His first project exploring the application of machine learning to medical imaging began in the US in 2014 and is already a world leader in the early detection of lung cancer, using public databases of lung scans mapped to diagnoses and outcomes to come up with probabilities that can prevent patients from undergoing needless surgery and save anxiety, lives and money.

They discovered that if a CT scan shows up a lump in the lung, a patient would end up having a needle put into that lung 97 per cent of the time – yet this procedure is only required in 25 per cent of cases.

“The cost, the pain caused and the deaths caused by the procedure far outweigh the benefits,” Kreindler says, adding that within four weeks of using the system the 97 per cent of patients who underwent biopsies would only have been 30 per cent if clinicians were supported by the tool.

“Every time someone has a scan you should record all the details about who it is, why have they had the scan and then you follow up that person however many years later and their actual outcomes.
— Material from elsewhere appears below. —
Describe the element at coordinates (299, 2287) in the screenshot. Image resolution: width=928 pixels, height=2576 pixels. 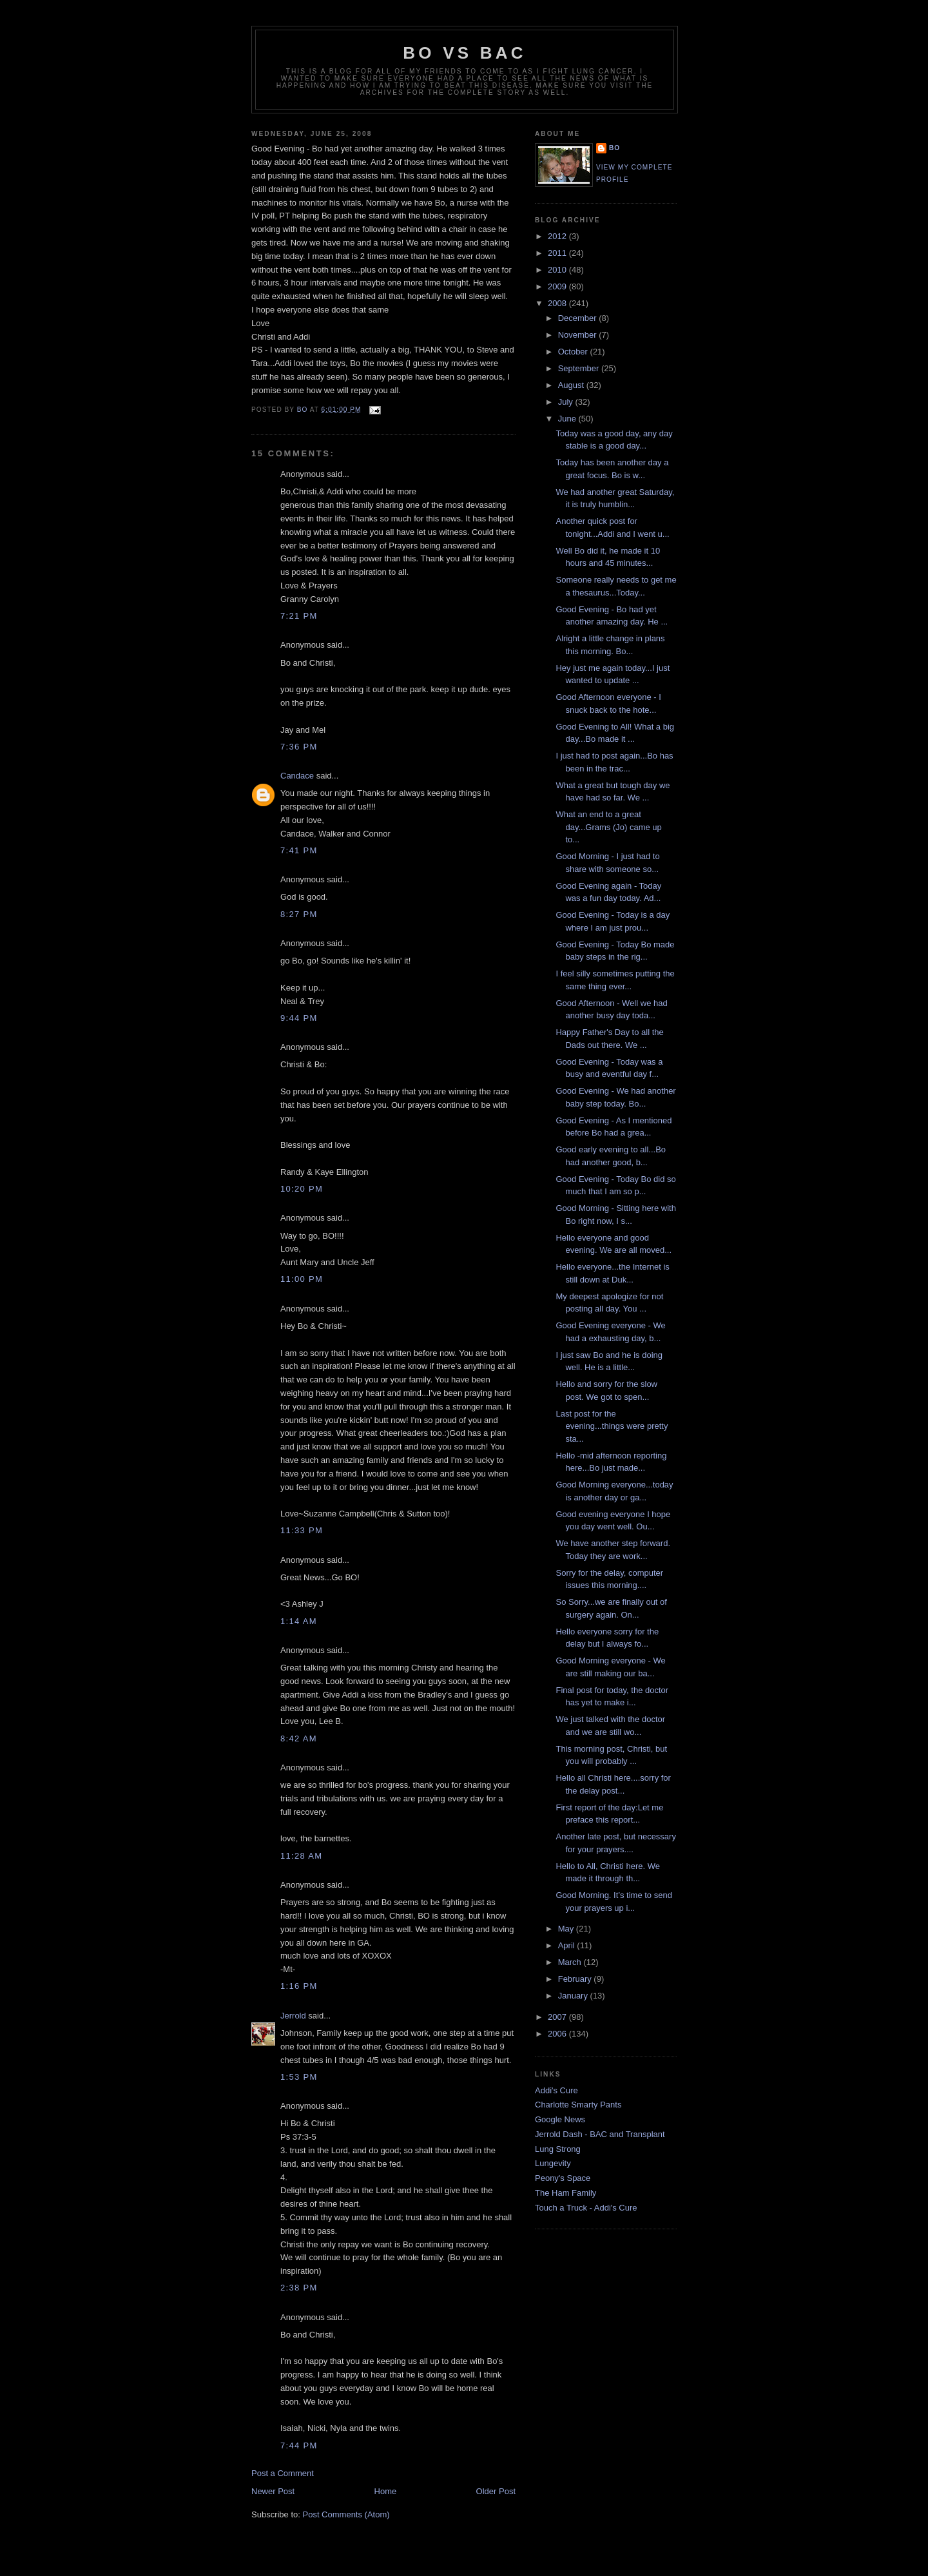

“Was cancer spotted immediately or was it something subtle that turned out to be cancer years later?

“You take that information and put it into an analytics engine to learn what kind of shapes or patterns lead to different outcomes.

“Sometimes the combinations of extraordinarily subtle patterns are far too subtle or complex for human eyes to see.

“Then the next time someone comes along who has a pattern that looks like one that led to cancer you can confidently say they need the further investigation and treatment.

“Thousands of cases like Marje could have been missed since her scan, but the learning from it could have saved their fertility or lives potentially.

“Equally, if something looks suspicious you may be able to say, for example, that only one in 10,000 per people with a scan pattern like that develop cancer over five years, so rescan in two years perhaps, instead of doing more harm than good.”

The project is currently being looked at by NHS decision-makers who are due to debate whether the UK should undertake a national lung cancer screening programme.

“In the US approximately $12bn a year is wasted as a result of unnecessary investigations after a scan has been done,” he says.

“In the UK we estimate that it’s proportional to the smaller population, so we’re hoping that it could save maybe as much as £2bn a year.

“But there are also the victims of medical imaging technology – known as VOMITs – who suffer because of unnecessary procedures, logically speaking that doesn’t need to happen.”

Through his London-based Centre for Health and Human Performance (CHHP) and his organisation in the US, he is encouraging start-ups to build tests that can give early markers of changes before they manifest themselves as cancer.